Given an array, we may enquire about it's shape:

>>> print a.shape

and we are told that it is a 2-dimensional array (i.e. an array of rank 2) and that the length of both dimensions is 3:

(3, 3)

Should we so desire, we could re-shape the array. One way to do this is to to set it's shape attribute directly:

>>> a.shape = (1,9)
>>> print a

We can also apply operators to array objects. For example:

>>> a = a * 9
>>> print a

Note, however, that most operations on numpy arrays are done element-wise, which may be different to a linear algera operation that you were expecting. We will return to linear algebra operations in a later section.

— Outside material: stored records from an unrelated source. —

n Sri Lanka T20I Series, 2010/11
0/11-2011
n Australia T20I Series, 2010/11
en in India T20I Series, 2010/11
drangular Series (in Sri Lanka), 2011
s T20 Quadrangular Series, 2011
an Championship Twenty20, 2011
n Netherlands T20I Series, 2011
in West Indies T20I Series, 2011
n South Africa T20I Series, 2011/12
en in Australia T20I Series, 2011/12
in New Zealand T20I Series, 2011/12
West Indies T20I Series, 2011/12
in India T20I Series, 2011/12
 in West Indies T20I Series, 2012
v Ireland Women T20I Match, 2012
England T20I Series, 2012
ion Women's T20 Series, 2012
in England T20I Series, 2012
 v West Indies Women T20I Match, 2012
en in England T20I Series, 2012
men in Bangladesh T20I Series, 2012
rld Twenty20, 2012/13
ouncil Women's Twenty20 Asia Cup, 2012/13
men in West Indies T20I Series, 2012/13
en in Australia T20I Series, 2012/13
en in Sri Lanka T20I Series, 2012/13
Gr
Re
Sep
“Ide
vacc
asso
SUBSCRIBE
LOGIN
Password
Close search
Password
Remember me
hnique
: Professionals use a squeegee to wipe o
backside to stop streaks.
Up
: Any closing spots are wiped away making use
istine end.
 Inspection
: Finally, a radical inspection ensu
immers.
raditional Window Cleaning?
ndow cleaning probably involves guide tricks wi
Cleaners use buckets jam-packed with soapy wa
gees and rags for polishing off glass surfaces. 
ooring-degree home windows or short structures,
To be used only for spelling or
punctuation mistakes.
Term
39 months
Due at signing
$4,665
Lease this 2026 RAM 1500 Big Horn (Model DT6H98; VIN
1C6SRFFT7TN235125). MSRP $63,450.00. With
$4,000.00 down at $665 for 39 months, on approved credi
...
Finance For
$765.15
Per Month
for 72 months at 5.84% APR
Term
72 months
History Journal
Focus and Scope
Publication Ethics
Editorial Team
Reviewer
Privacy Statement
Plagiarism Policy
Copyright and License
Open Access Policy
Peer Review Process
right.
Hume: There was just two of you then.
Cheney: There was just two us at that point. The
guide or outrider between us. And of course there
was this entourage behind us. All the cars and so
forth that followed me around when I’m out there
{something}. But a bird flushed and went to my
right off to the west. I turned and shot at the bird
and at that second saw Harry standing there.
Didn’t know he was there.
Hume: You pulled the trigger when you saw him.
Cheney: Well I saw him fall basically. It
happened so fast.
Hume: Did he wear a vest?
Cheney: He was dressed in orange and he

As with the list example, it can be useful to read or change the value of an element (or sub array) indidually. Let's turn the array back to it's rank-2 form and try it out:

>>> a.shape = (3,3)
>>> a[1,1] = 777.0
>>> print a
>>> a[1:,1:] = [[777.0, 777.0],[777.0, 777.0]]
>>> print a

This is all pretty handy so far, but specifying the value of each element explicitly could become a chore. Happily some helper functions exist to give you a head start with some building blocks. For example, your can use:

>>> b = zeros((3,3)
>>> print b
>>> b = ones((3,2))
>>> print b
>>> b = identity(2)
>>> print b
>>> big = resize(b, (6,6))
>>> print big

The use of resize in the last example illustrates a useful replicating feature.

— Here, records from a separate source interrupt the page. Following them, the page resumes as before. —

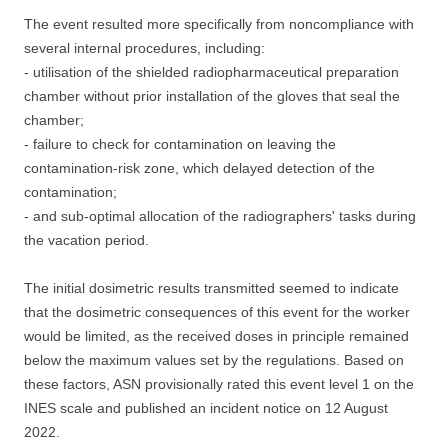
The event resulted more specifically from noncompliance with
several internal procedures, including:
- utilisation of the shielded radiopharmaceutical preparation
chamber without prior installation of the gloves that seal the
chamber;
- failure to check for contamination on leaving the
contamination-risk zone, which delayed detection of the
contamination;
- and sub-optimal allocation of the radiographers' tasks during
the vacation period.
The initial dosimetric results transmitted seemed to indicate
that the dosimetric consequences of this event for the worker
would be limited, as the received doses in principle remained
below the maximum values set by the regulations. Based on
these factors, ASN provisionally rated this event level 1 on the
INES scale and published an incident notice on 12 August
2022.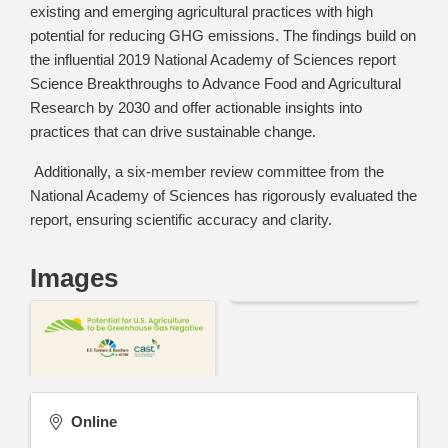
existing and emerging agricultural practices with high
potential for reducing GHG emissions. The findings build on
the influential 2019 National Academy of Sciences report
Science Breakthroughs to Advance Food and Agricultural
Research by 2030 and offer actionable insights into
practices that can drive sustainable change.
Additionally, a six-member review committee from the
National Academy of Sciences has rigorously evaluated the
report, ensuring scientific accuracy and clarity.
Images
Online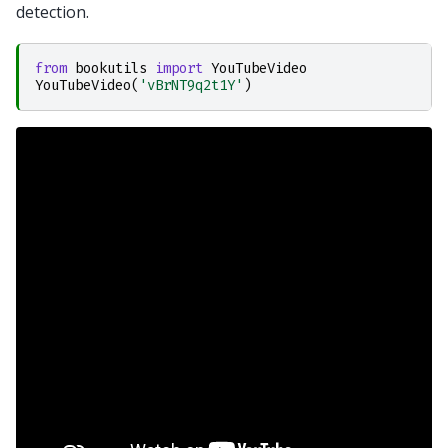
detection.
from
bookutils
import
YouTubeVideo
YouTubeVideo
(
'vBrNT9q2t1Y'
)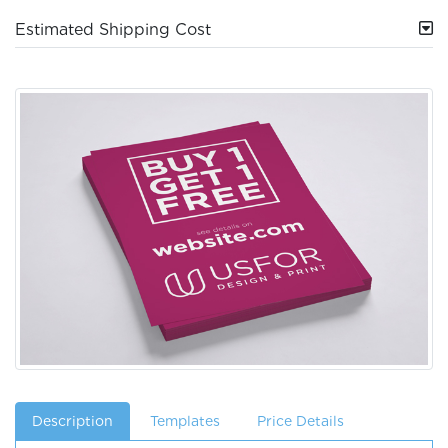
Estimated Shipping Cost
Description
Templates
Price Details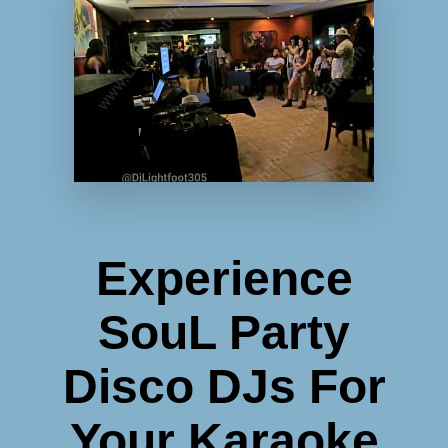
Experience
SouL Party
Disco DJs For
Your Karaoke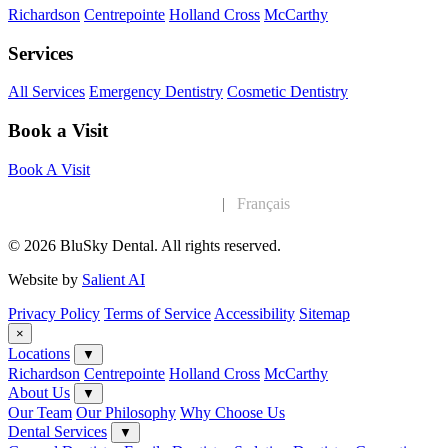
Richardson
Centrepointe
Holland Cross
McCarthy
Services
All Services
Emergency Dentistry
Cosmetic Dentistry
Book a Visit
Book A Visit
English
|
Français
© 2026 BluSky Dental. All rights reserved.
Website by
Salient AI
Privacy Policy
Terms of Service
Accessibility
Sitemap
×
Locations
▼
Richardson
Centrepointe
Holland Cross
McCarthy
About Us
▼
Our Team
Our Philosophy
Why Choose Us
Dental Services
▼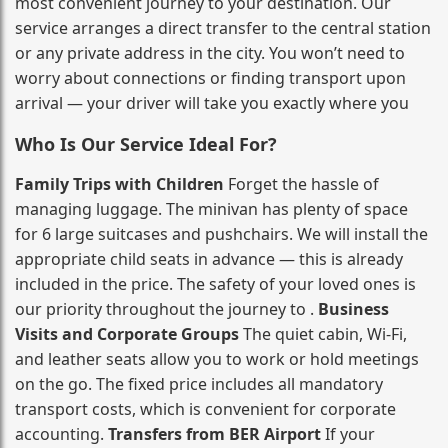
most convenient journey to your destination. Our
service arranges a direct transfer to the central station
or any private address in the city. You won’t need to
worry about connections or finding transport upon
arrival — your driver will take you exactly where you
Who Is Our Service Ideal For?
Family Trips with Children
Forget the hassle of
managing luggage. The minivan has plenty of space
for 6 large suitcases and pushchairs. We will install the
appropriate child seats in advance — this is already
included in the price. The safety of your loved ones is
our priority throughout the journey to .
Business
Visits and Corporate Groups
The quiet cabin, Wi‑Fi,
and leather seats allow you to work or hold meetings
on the go. The fixed price includes all mandatory
transport costs, which is convenient for corporate
accounting.
Transfers from BER Airport
If your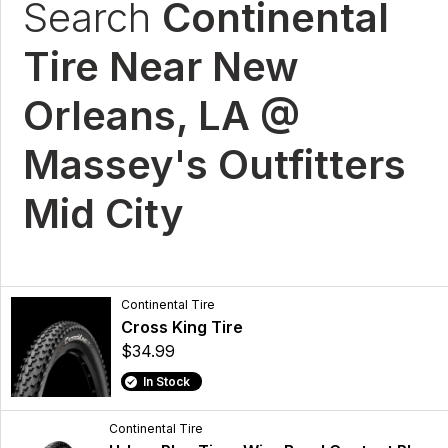
Search
Continental
Tire Near New
Orleans, LA @
Massey's Outfitters
Mid City
Continental Tire
Cross King Tire
$34.99
In Stock
Continental Tire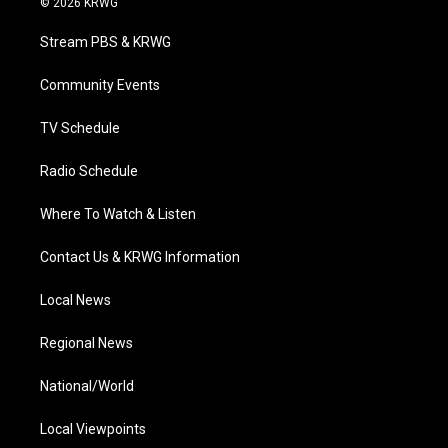
© 2026 KRWG
t
t
t
e
k
t
a
u
b
e
Stream PBS & KRWG
e
g
b
o
d
r
r
e
o
i
a
k
n
Community Events
m
TV Schedule
Radio Schedule
Where To Watch & Listen
Contact Us & KRWG Information
Local News
Regional News
National/World
Local Viewpoints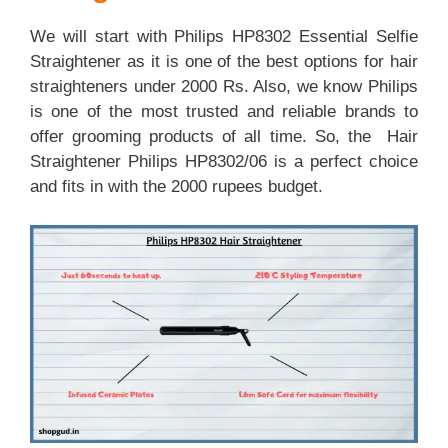
We will start with Philips HP8302 Essential Selfie
Straightener as it is one of the best options for hair
straighteners under 2000 Rs. Also, we know Philips
is one of the most trusted and reliable brands to
offer grooming products of all time. So, the Hair
Straightener Philips HP8302/06 is a perfect choice
and fits in with the 2000 rupees budget.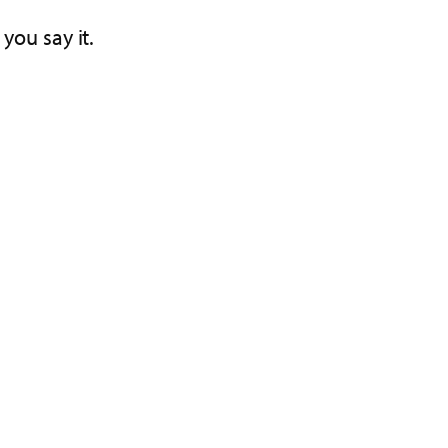
you say it.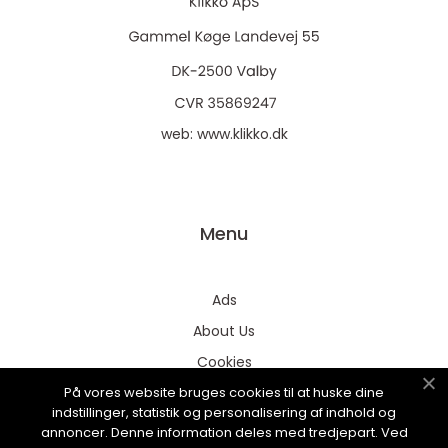
web:
www.klikko.dk
Menu
Ads
About Us
Cookies
På vores website bruges cookies til at huske dine
Contact
indstillinger, statistik og personalisering af indhold og
Sitemap
annoncer. Denne information deles med tredjepart. Ved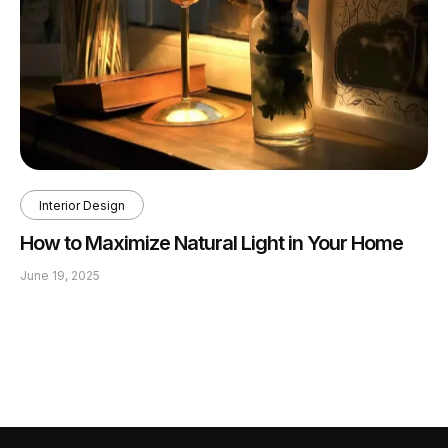
Interior Design
How to Maximize Natural Light in Your Home
June 19, 2025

Visualising the Contents of an Array

The above examples are quite natty, but we have deliberately kept the array sizes small so that we can print the element values easily. In practice, you may find that your array sizes are much larger and printing the values to the screen is impractical. Fear not! Python has many packages which help you plot your data, so that you can explore it. One of the many possibilities are outlines below, where we have crafted an array of values which are more pleasing to the eye thusly:

>>> x = arange(-5,10)
>>> y = arange(-4,11)
>>> z1 = sqrt(add.outer(x**2,y**2))
>>> Z = sin(z1)/z1 
>>> import matplotlib.pyplot as plt
>>> from pylab import meshgrid
>>> X, Y = meshgrid(x,y)
>>> plt.figure()
>>> plt.contour(X,Y,Z)

and you should get a window similar to:

A contour map of the sinc function

The clip function is an interesting one. Using it, we can replace values greater than some threshold with a ceiling and lower than another threshold with a floor. For example:

>>> Z1 = clip(Z,-0.1,0.1)
>>> plt.figure()
>>> plt.contour(X,Y,Z1)

gives us:

A contour map of the sinc function

Input and Output

The foregoing is all very interesting, but life would be rather dull if you had to re-enter all your data by hand whenever you set to work with Python and numpy. Therefore we need a means to save data to a file and load it again. Happily, we can do this rather easily using a couple of routines from the pylab package:

>>> from numpy import *
>>> from pylab import load
>>> from pylab import save
>>> data = zeros((3,3))
>>> save('myfile.txt', data)
>>> read_data = load("myfile.txt")

warning, the load() function of numpy will be shadowed in the above example. One way to protect yourself against this is to make use of namespaces: Modify your import command to import pylab and then use pylab.load(..).